Thomas was slowed the last two weeks by a right wrist injury that limited his preparation for the finale and said the issue with his driver is timing and the byproduct of a lack of practice.
Thomas made up for his erratic driving with his short game, getting up and down four out of seven times including on the fourth hole when he missed the fairway well left, punched out short of the green and chipped in from 81 feet.
“[Rory McIlroy] just kind of said it looked like a ‘3’ the whole day and I kind of laughed because I played with him at The Players and I chipped in three times that first round with him, so I guess he's good luck for me,” Thomas said.
McIlroy two behind Woods, Rose after 68
ATLANTA – Maybe it should be no huge surprise that Rory McIlroy finds himself back in contention at the Tour Championship. It is, after all, a Ryder Cup year.

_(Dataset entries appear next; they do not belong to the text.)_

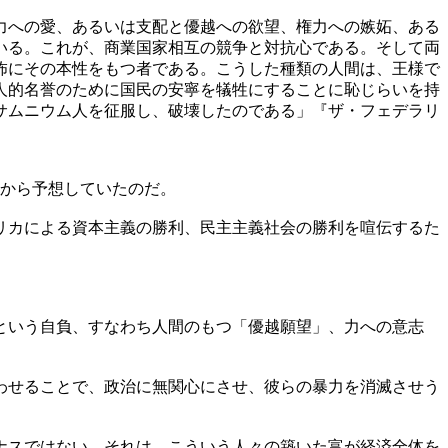
力への愛、あるいは支配と優越への欲望、権力への嫉妬、ある
いる。これが、商業国家相互の競争と対抗心である。そして両
怖にその本性をもつ者である。こうした種類の人間は、王様で
人的名誉のために国民の安寧を犠牲にすることに恥じらいを持
サムニウム人を征服し、破壊したのである」『ザ・フェデラリ
前から予想していたのだ。
リカによる資本主義の勝利、民主主義社会の勝利を喧伝するた
という自負、すなわち人間のもつ「優越願望」、力への意志
わせることで、政治に無関心にさせ、彼らの暴力を消滅させう
ナスではない。それは、こういう人々の築いた富が経済全体を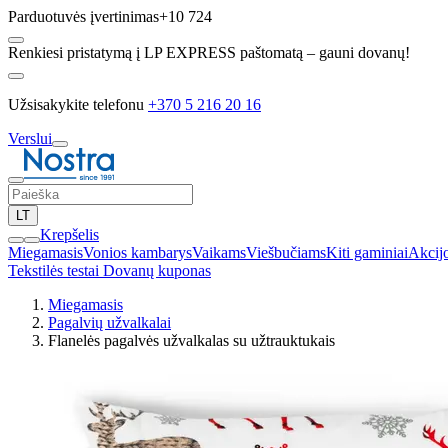
Parduotuvės įvertinimas
+10 724
Renkiesi pristatymą į LP EXPRESS paštomatą – gauni dovanų!
Užsisakykite telefonu
+370 5 216 20 16
Verslui
LT
Krepšelis
Miegamasis
Vonios kambarys
Vaikams
Viešbučiams
Kiti gaminiai
Akcij
Tekstilės testai
Dovanų kuponas
Miegamasis
Pagalvių užvalkalai
Flanelės pagalvės užvalkalas su užtrauktukais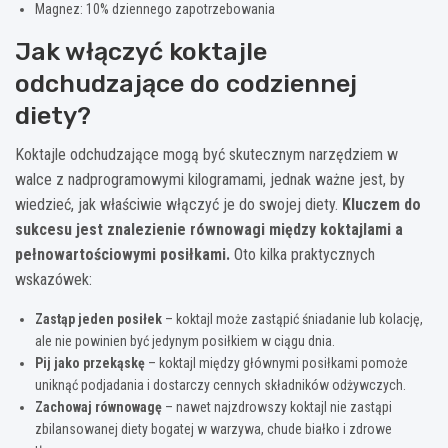
Magnez: 10% dziennego zapotrzebowania
Jak włączyć koktajle
odchudzające do codziennej
diety?
Koktajle odchudzające mogą być skutecznym narzędziem w
walce z nadprogramowymi kilogramami, jednak ważne jest, by
wiedzieć, jak właściwie włączyć je do swojej diety.
Kluczem do
sukcesu jest znalezienie równowagi między koktajlami a
pełnowartościowymi posiłkami.
Oto kilka praktycznych
wskazówek:
Zastąp jeden posiłek
– koktajl może zastąpić śniadanie lub kolację,
ale nie powinien być jedynym posiłkiem w ciągu dnia.
Pij jako przekąskę
– koktajl między głównymi posiłkami pomoże
uniknąć podjadania i dostarczy cennych składników odżywczych.
Zachowaj równowagę
– nawet najzdrowszy koktajl nie zastąpi
zbilansowanej diety bogatej w warzywa, chude białko i zdrowe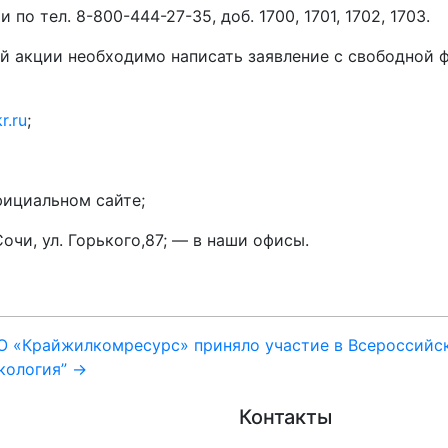
о тел. 8-800-444-27-35, доб. 1700, 1701, 1702, 1703.
ей акции необходимо написать заявление с свободной
r.ru
;
фициальном сайте;
Сочи, ул. Горького,87; — в наши офисы.
О «Крайжилкомресурс» приняло участие в Всероссийс
кология” →
Контакты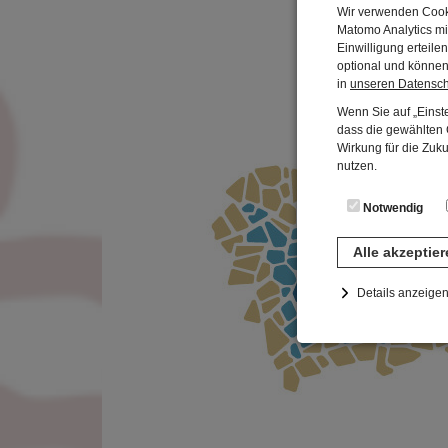
Wir verwenden Cooki
Matomo Analytics mi
Einwilligung erteil
optional und können 
in
unseren Datensc
Wenn Sie auf „Einste
dass die gewählten C
Wirkung für die Zuk
nutzen.
Notwendig
Alle akzeptie
Details anzeige
Notwendig
Diese Cookies sind 
gespeichert. Ledigli
Statistik
Diese Website nutzt 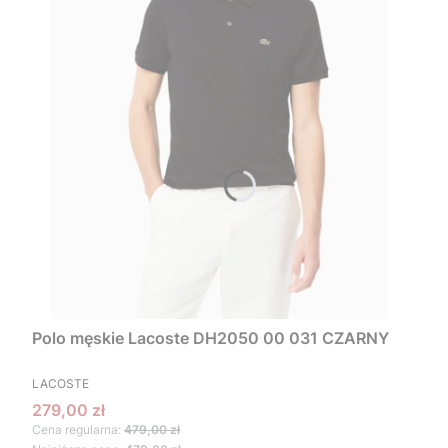
Polo męskie Lacoste DH2050 00 031 CZARNY
PRODUCENT
LACOSTE
Cena promocyjna
279,00 zł
Cena regularna:
479,00 zł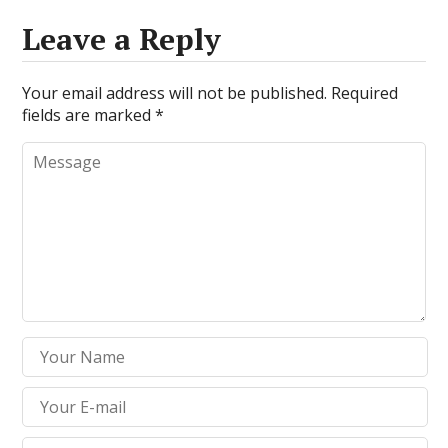
Leave a Reply
Your email address will not be published.
Required
fields are marked
*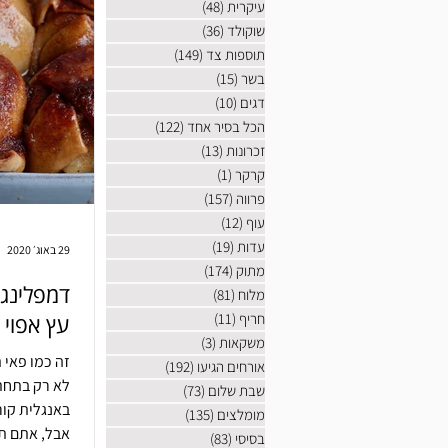
עיקרית
(48)
48 פוסטים
שוקולד
(36)
36 פוסטים
תוספות צד
(149)
149 פוסטים
בשר
(15)
15 פוסטים
דגים
(10)
10 פוסטים
הכל בסיר אחד
(122)
122 פוסטים
זכרונות
(13)
13 פוסטים
קרקר
(1)
פוסט 1
פרווה
(157)
157 פוסטים
עוף
(12)
12 פוסטים
עדות
(19)
19 פוסטים
29 באוג׳ 2020
מתוק
(174)
174 פוסטים
דמפלינג 
מלוח
(81)
81 פוסטים
חריף
(11)
11 פוסטים
עץ אפוי
משקאות
(3)
3 פוסטים
זה כמו פאי ת
אורחים הגיעו
(192)
192 פוסטים
לא רק בתחתי
שבת שלום
(73)
73 פוסטים
באנגלית קור
מומלצים
(135)
135 פוסטים
אבל, אתם ת
בסיסי
(83)
83 פוסטים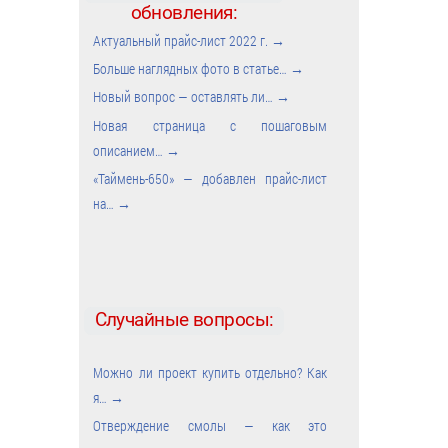
обновления:
Актуальный прайс-лист 2022 г.
→
Больше наглядных фото в статье…
→
Новый вопрос — оставлять ли…
→
Новая страница с пошаговым
описанием…
→
«Таймень-650» — добавлен прайс-лист
на…
→
Случайные вопросы:
Можно ли проект купить отдельно? Как
я…
→
Отверждение смолы — как это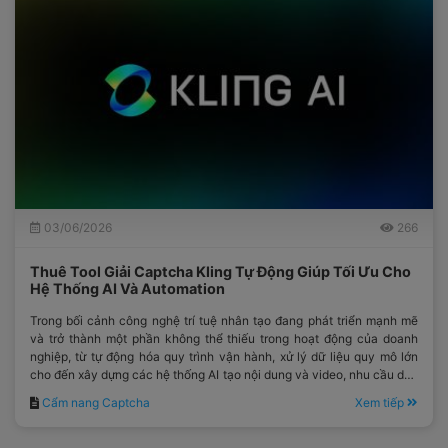
03/06/2026
266
Thuê Tool Giải Captcha Kling Tự Động Giúp Tối Ưu Cho
Hệ Thống AI Và Automation
Trong bối cảnh công nghệ trí tuệ nhân tạo đang phát triển mạnh mẽ
và trở thành một phần không thể thiếu trong hoạt động của doanh
nghiệp, từ tự động hóa quy trình vận hành, xử lý dữ liệu quy mô lớn
cho đến xây dựng các hệ thống AI tạo nội dung và video, nhu cầu duy
trì một workflow ổn định, liên tục và có khả năng mở rộng cao đang
Cẩm nang Captcha
Xem tiếp
trở thành ưu tiên hàng đầu.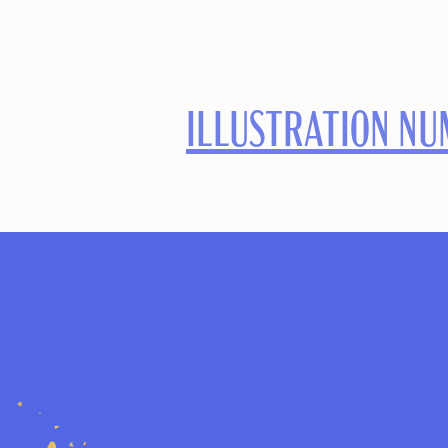
ILLUSTRATION N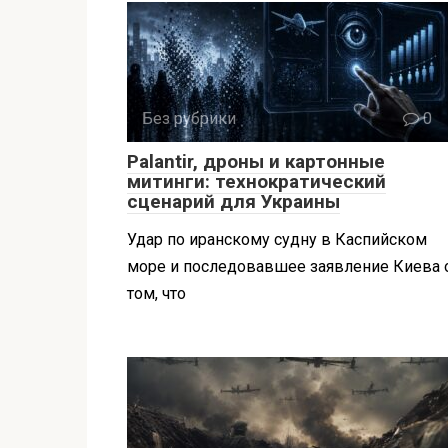
Без рубрики
0
Palantir, дроны и картонные
митинги: технократический
сценарий для Украины
Удар по иранскому судну в Каспийском
море и последовавшее заявление Киева 
том, что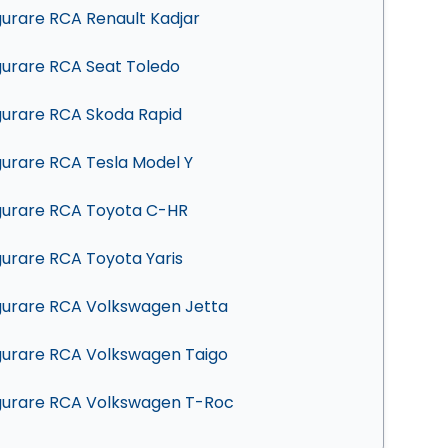
gurare RCA Renault Kadjar
gurare RCA Seat Toledo
gurare RCA Skoda Rapid
gurare RCA Tesla Model Y
gurare RCA Toyota C-HR
gurare RCA Toyota Yaris
gurare RCA Volkswagen Jetta
gurare RCA Volkswagen Taigo
gurare RCA Volkswagen T-Roc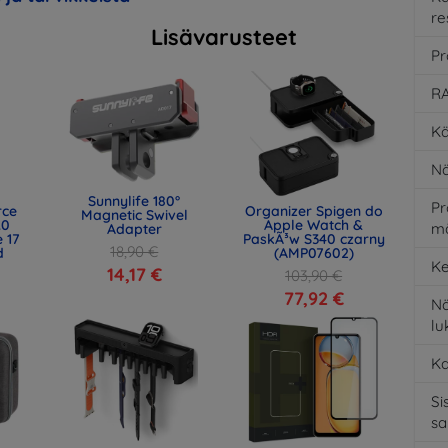
re
Lisävarusteet
Pr
RA
Kä
Nä
Sunnylife 180°
Pr
rce
Organizer Spigen do
Magnetic Swivel
.0
Apple Watch &
m
Adapter
 17
PaskÃ³w S340 czarny
18,90 €
d
(AMP07602)
Ke
)
14,17 €
103,90 €
77,92 €
Nä
l
K
Si
s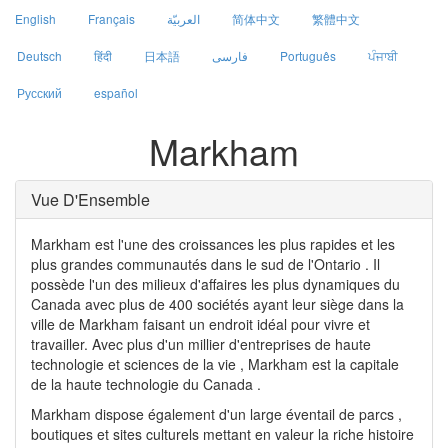
English
Français
العربيّة
简体中文
繁體中文
Deutsch
हिंदी
日本語
فارسی
Português
ਪੰਜਾਬੀ
Русский
español
Markham
Vue D'Ensemble
Markham est l'une des croissances les plus rapides et les
plus grandes communautés dans le sud de l'Ontario . Il
possède l'un des milieux d'affaires les plus dynamiques du
Canada avec plus de 400 sociétés ayant leur siège dans la
ville de Markham faisant un endroit idéal pour vivre et
travailler. Avec plus d'un millier d'entreprises de haute
technologie et sciences de la vie , Markham est la capitale
de la haute technologie du Canada .
Markham dispose également d'un large éventail de parcs ,
boutiques et sites culturels mettant en valeur la riche histoire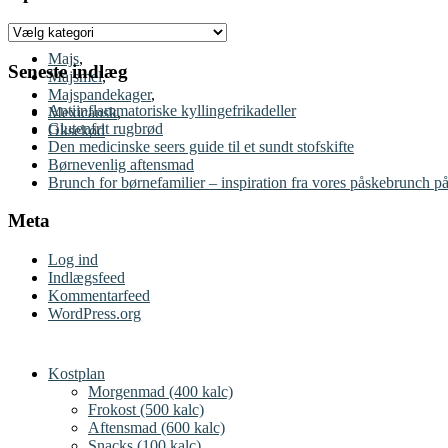
Opskrifter
Majs
,
Seneste indlæg
Majsmel
,
Majspandekager
,
Antiinflammatoriske kyllingefrikadeller
Mexicansk
,
Glutenfrit rugbrød
Oksekød
Den medicinske seers guide til et sundt stofskifte
Børnevenlig aftensmad
Brunch for børnefamilier – inspiration fra vores påskebrunch på
Meta
Log ind
Indlægsfeed
Kommentarfeed
WordPress.org
Kostplan
Morgenmad (400 kalc)
Frokost (500 kalc)
Aftensmad (600 kalc)
Snacks (100 kalc)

In 2016, McIlroy won the finale before heading to Hazeltine and posting a 3-2-0 record. In ’14, he finished runner-up to Billy Horschel and went 2-1-2 at the Ryder Cup; and in ’12 he finished tied for 10th place at East Lake and went 3-2-0 at Medinah.
“I was on such a high a couple of years ago going into Hazeltine after winning the whole thing, and I felt great about my game that week and played well. I won three matches,” McIlroy said. “I guess it doesn't matter whether it's a match play event or whatever. If you're playing well and you've played well the week before, I think most people can carry it into the next week, whatever that is.”
McIlroy’s performance this week certainly qualifies as “playing well.” He charged out on Friday with birdies at two of his first three holes and bounced back from a pair of late bogeys to shoot a 68 and was in third place and two strokes off the lead held by Tiger Woods and Justin Rose.
“I've made 12 birdies in 36 holes, which is really good around here, and that's with not birdieing either of the par 5s today,” he said. “So yeah, just tidy up the mistakes a little bit.”